Funds deposited in deposit accounts, in some banking systems around the world, are insured by government-run deposit insurance programs up to an established deposit insurance limit. In the United States, for example, such deposits are insured by the Federal Deposit Insurance Corporation (FDIC). The FDIC currently insures deposits up to $100,000 per depositor in any one insured depository institution for many insurable capacities (e.g., individual accounts and joint accounts) and up to $250,000 for IRAs and certain self-insured employee benefit plans. The basic deposit insurance limit was temporarily raised on Oct. 3, 2008 by the Emergency Economic Stabilization Act of 2008 from $100,000 to $250,000 per depositor. This increase is scheduled to end and return to $100,000 per depositor after Dec. 31, 2009.
One option for broker-dealers and other custodial agents is for the custodial agent to place customer funds in a plurality of depository institutions in amounts that do not exceed the deposit insurance limit for each customer at each depository institution, permitting customer funds to be eligible for insurance coverage in excess of the basic FDIC limit. A sweep arrangement in which customer funds are placed in deposit accounts at a plurality of depository institutions (a “multi-bank sweep arrangement”) can benefit participating depository institutions by providing a large, stable source of deposits. A multi-bank sweep arrangement can also benefit customers, by offering additional investment opportunities together with increased access to FDIC deposit insurance protection. Even without regard to FDIC deposit insurance protection, a multi-bank sweep arrangement can spread and thereby mitigate risk and can provide greater access to competitive returns.
Swept customer funds that are placed in deposit accounts at a plurality of depository institutions may be deposited in interest-bearing money market deposit accounts (“MMDAs”), however, such MMDAs are not transaction accounts. In the United States, for example, Regulation D of the Board of Governors of the Federal Reserve System (“Regulation D”) limits transfers from an MMDA to six per calendar month or other statement cycle. Accordingly, funds swept into MMDAs must be properly managed so that transfers from MMDAs are in compliance with transaction limits.
FDIC-insured sweep services have been in use by broker-dealers since at least the early 1980s, when Merrill Lynch offered a sweep option to its brokerage customers under which funds were swept into Omnibus MMDAs at multiple banks. Continuing through the 1990s, other broker-dealers offered similar services to their clients. Some such services sought to invoke the messenger exception of Regulation D, 12 C.F.R. §204.2(d)(2), to permit unlimited transfers from an Omnibus MMDA, but such an approach was contrary to Federal Reserve guidance. As a result, most such services either relied on transfer limitations at the Individual MMDA level or attempted other ways of overcoming the limitations, such as moving funds among banks.
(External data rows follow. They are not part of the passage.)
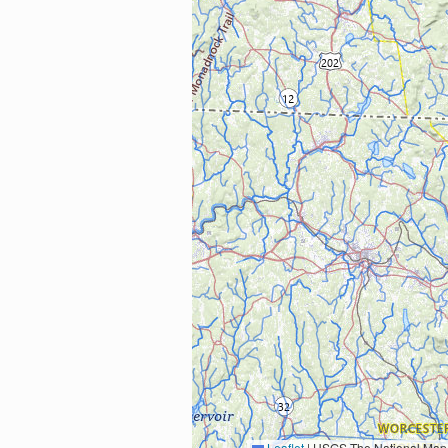
Leaflet
|
USGS The National Map: National Boundaries Dataset, 3DEP Elevation Program, 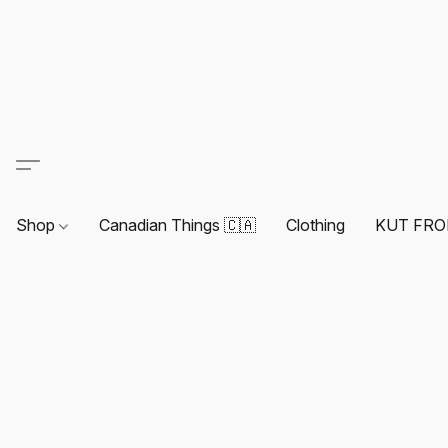
Shop
Canadian Things 🇨🇦
Clothing
KUT FRO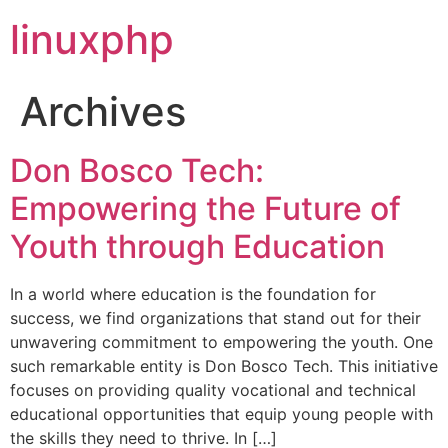
linuxphp
Archives
Don Bosco Tech:
Empowering the Future of
Youth through Education
In a world where education is the foundation for
success, we find organizations that stand out for their
unwavering commitment to empowering the youth. One
such remarkable entity is Don Bosco Tech. This initiative
focuses on providing quality vocational and technical
educational opportunities that equip young people with
the skills they need to thrive. In […]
These services were frequently combined with other well-known features in the financial services industry, such as ATM cards, credit cards, checking, interest rate incentives, benefits for large depositors and preferred customers, and the like. None of the services operated as is described here, including limiting transfers from the Omnibus MMDA as well as the Individual MMDA (e.g., to six per month) through retaining portions of the deposited funds in Individual TAs to offset net transfers from the Omnibus MMDA that would otherwise occur.